Sourires, pouces levés et points d’exclamation

Ugo Rondinone, Four Seasons (détail), Fondation Carmignac, île de Porquerolles

L’Intranet de mon entreprise, comme tous les intranets de toutes les entreprises du monde, je présume, est devenu une fête foraine, un Lunapark de sourires et de points d’exclamation.

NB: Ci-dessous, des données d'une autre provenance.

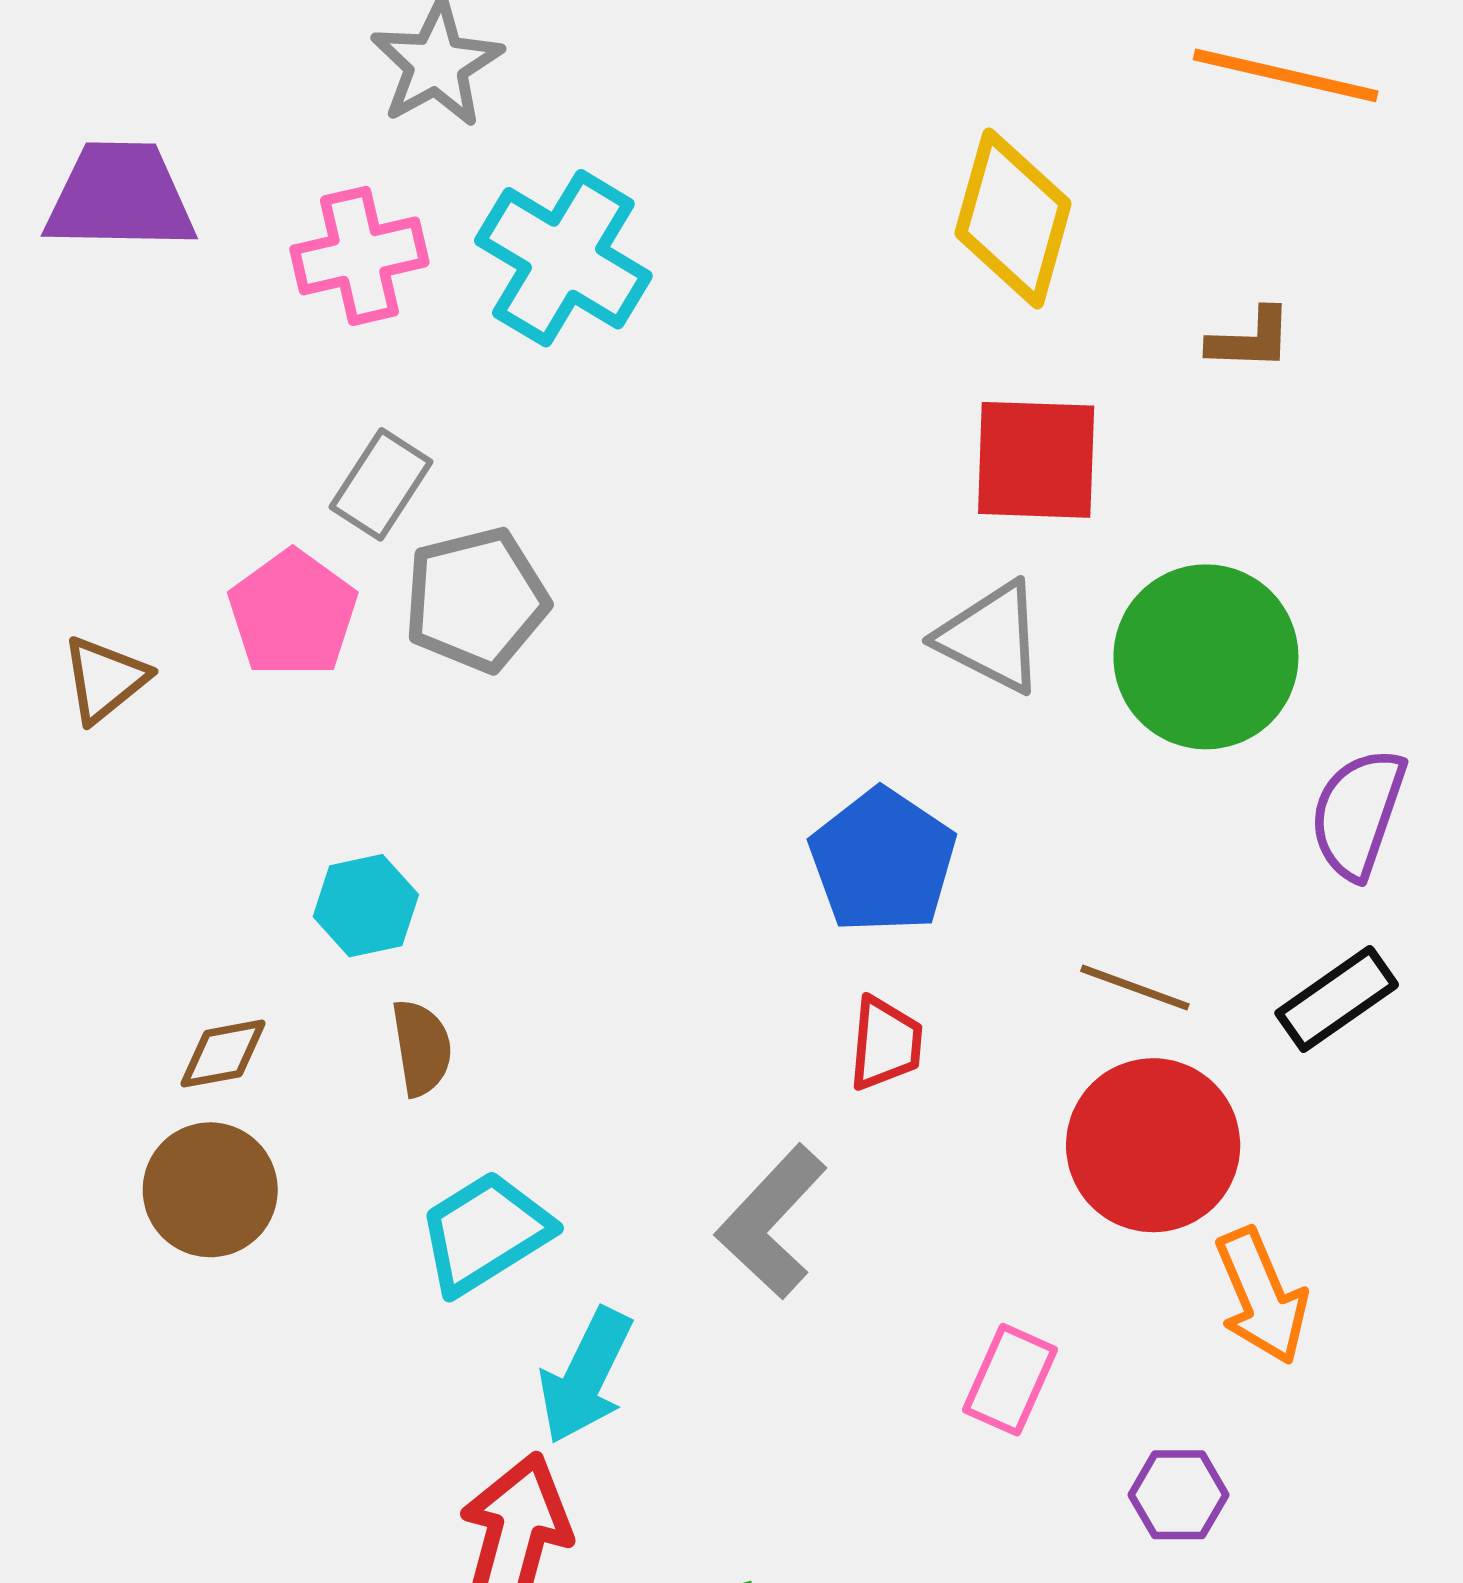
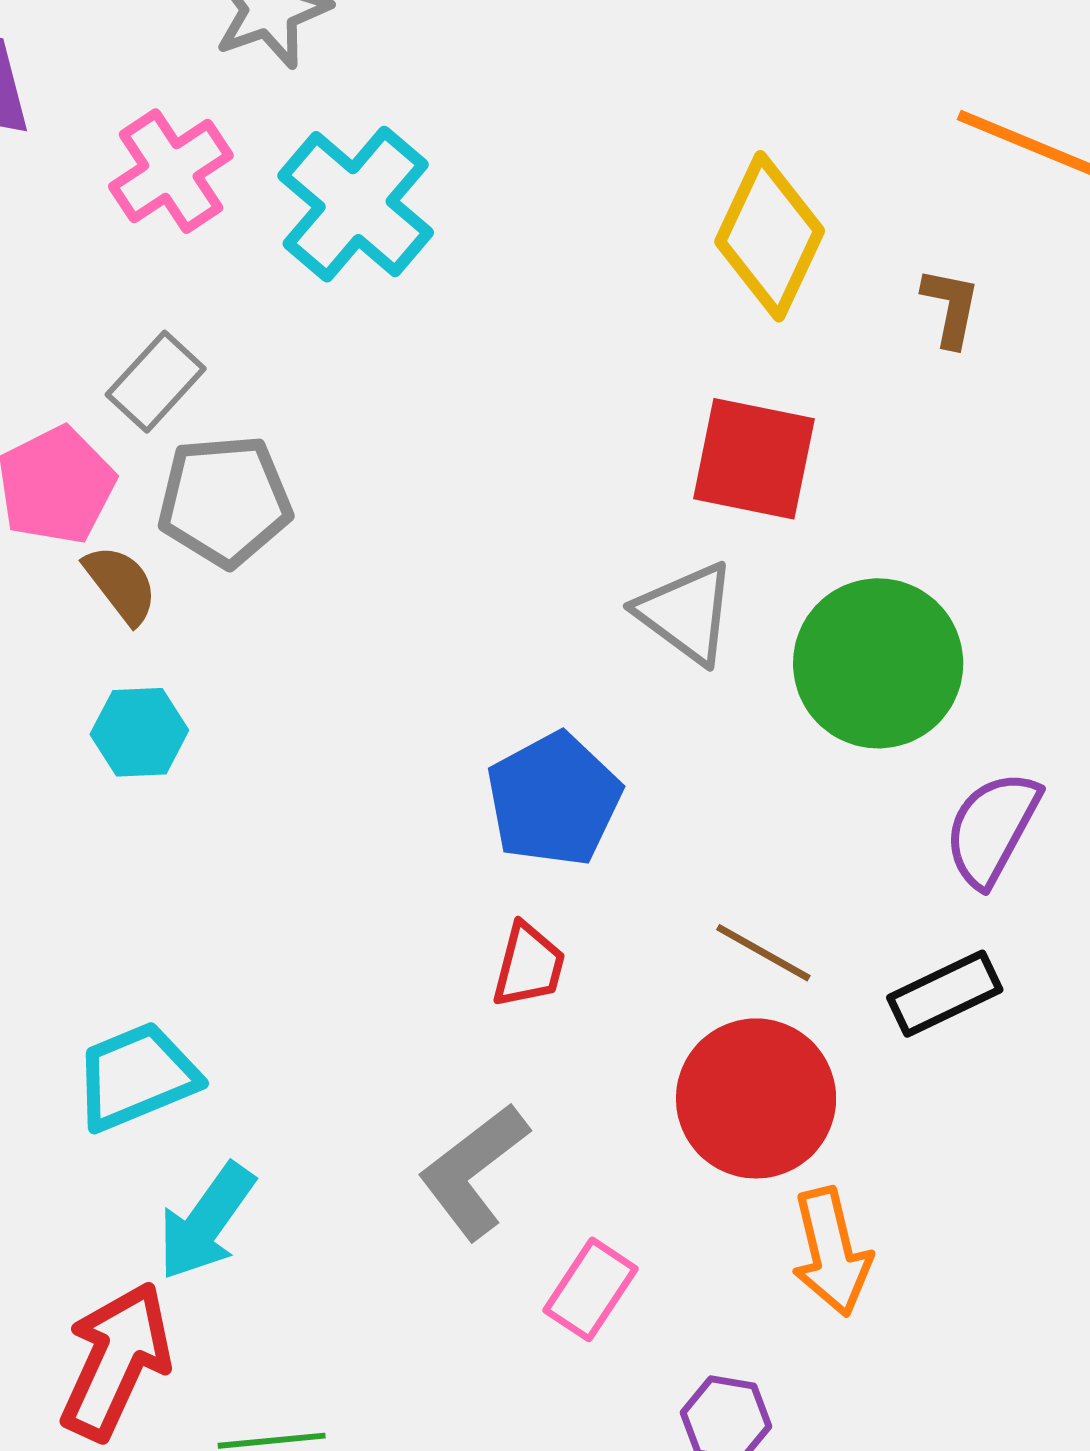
pink cross: (359, 256) -> (171, 171), turned -30
brown L-shape: (1250, 339) -> (951, 307), moved, turned -90
cyan hexagon: (366, 906) -> (139, 732), moved
brown semicircle: (422, 1048) -> (121, 584), moved, turned -38
gray L-shape: (772, 1222) -> (474, 1171), moved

C’est un défilé permanent de pouces levés, d’éclats de rire, de messages positifs et de portraits de héros humbles, bienveillants et cependant extraordinaires, défilé qui, au rythme quotidiennement imposé, donne seulement envie au salarié moyen d’enfoncer définitivement sa tête dans l’oreiller ou de briser à coups de hache l’écran hélas pas assez noir de son ordinateur.

Comment les directions de la communication, qui ne lésinent pourtant pas, ce me semble, sur les enquêtes et les sondages, ne se rendent-elles pas compte du haut-le-cœur angoissé, des crises, des pleurs, des suicides peut-être, que ne peut que provoquer, à haute dose, cet étalage grimaçant et obscène de bonne humeur, de vertus, de talents ?

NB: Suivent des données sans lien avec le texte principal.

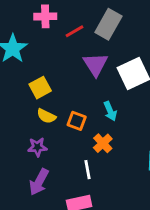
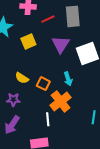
gray rectangle: (108, 24) -> (73, 16), turned -40
yellow square: (40, 88) -> (28, 41), moved
orange cross: (103, 143) -> (61, 101), size x1.5

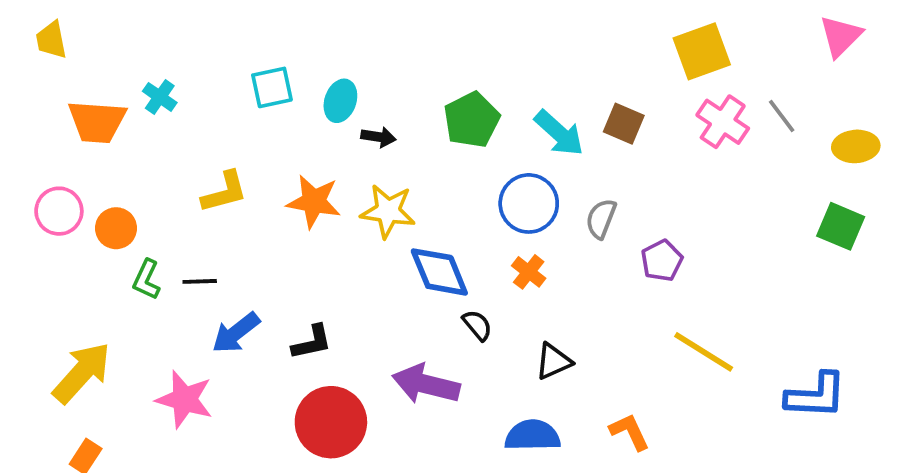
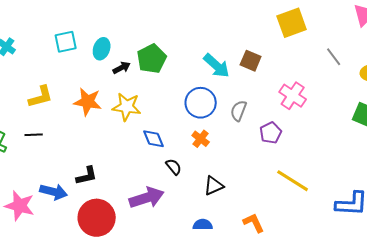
green pentagon: (472, 120) -> (152, 59), moved
pink cross: (723, 122) -> (293, 96), moved
black arrow: (378, 137) -> (122, 68), turned -36
blue diamond: (439, 272) -> (154, 139), size x0.7
black line: (200, 281) -> (34, 135), moved
blue arrow: (236, 333) -> (54, 192), moved, turned -128
purple arrow: (426, 384) -> (147, 198), turned 148
blue semicircle: (533, 436) -> (203, 225), size x0.7

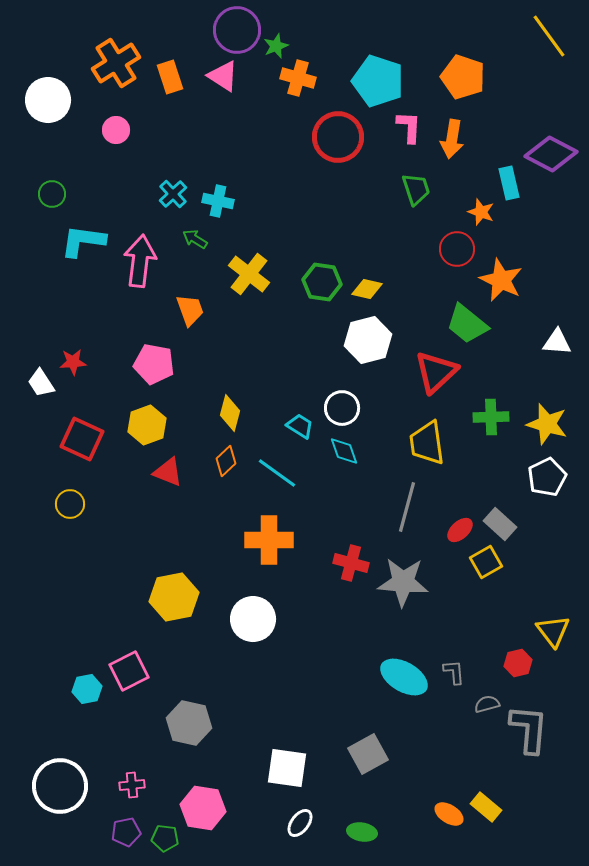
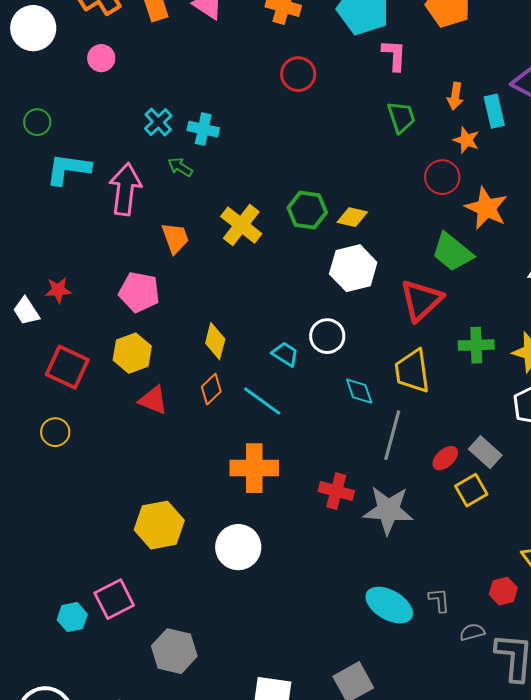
red circle: (338, 137) -> (298, 74), moved, size x0.7
orange arrow: (452, 139) -> (455, 96), moved, size x0.7
yellow cross: (249, 274) -> (241, 225), moved
cyan diamond: (344, 451) -> (359, 391), moved

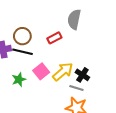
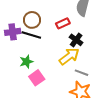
pink square: (41, 71) -> (37, 78), moved
black cross: (82, 75) -> (76, 40), moved

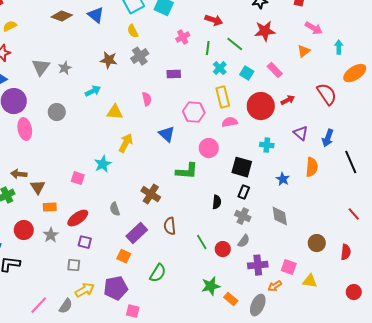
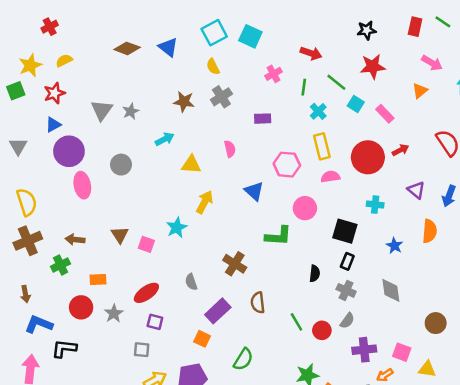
cyan square: (247, 73) -> (356, 104), moved
brown triangle: (38, 187) -> (120, 235), moved
orange rectangle: (50, 207) -> (98, 280), moved

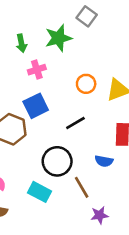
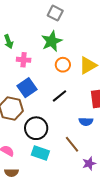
green star: (58, 38) -> (52, 41), moved
pink cross: (37, 70) -> (24, 60), turned 32
black circle: (57, 161) -> (36, 128), moved

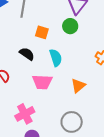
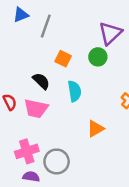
pink trapezoid: (42, 82) -> (36, 108), moved
gray circle: (72, 122) -> (57, 161), moved

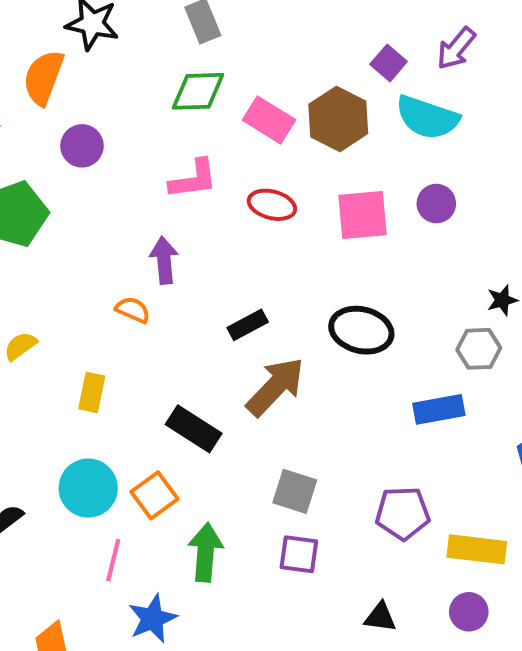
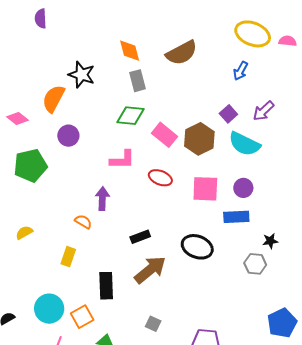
yellow rectangle: (92, 392) -> (68, 257), moved
blue rectangle: (439, 409) -> (236, 217), moved
black rectangle: (194, 429) -> (106, 286), turned 48
gray square: (295, 491) -> (153, 324), size x0.7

Toutes ces photos de groupes extasiés faisant ronde comme des scouts autour d’une cheffe magnanime ; ces portraits de chargés de clientèle qui, à l’issue de leur journée de travail, deviennent bénévoles pour des associations d’aide aux SDF et patrouillent jusqu’au matin dans les rues des grandes villes ; cette ingénieure qui, à 22 ans, explique qu’elle a déjà vécu et travaillé en Chine, au Pérou et en Australie et qu’elle songe à bientôt repartir parce que deux ans en France, c’est mortel ; cette vidéo d’un directeur exécutif qui nous explique dans sa cuisine comment faire sa pâte à crêpes ou sa soupe à l’oignon ; cet entretien avec une juriste en droit de la concurrence dont on découvre soudainement qu’elle a remporté cinq médailles d’or aux Jeux olympiques ; ce papier sur un tradeur qui, non content de trader jour et nuit sur les marchés mondiaux, trouve le temps d’écrire des romans et d’exposer dans des galeries ! Comment font-elles, comment font-ils pour faire tout ce qu’ils font et pour, en plus, venir causer joyeusement dans le poste d’ARENH, de bouclier, d’amortisseur, de capacité et autres trucs totalement incompréhensibles ?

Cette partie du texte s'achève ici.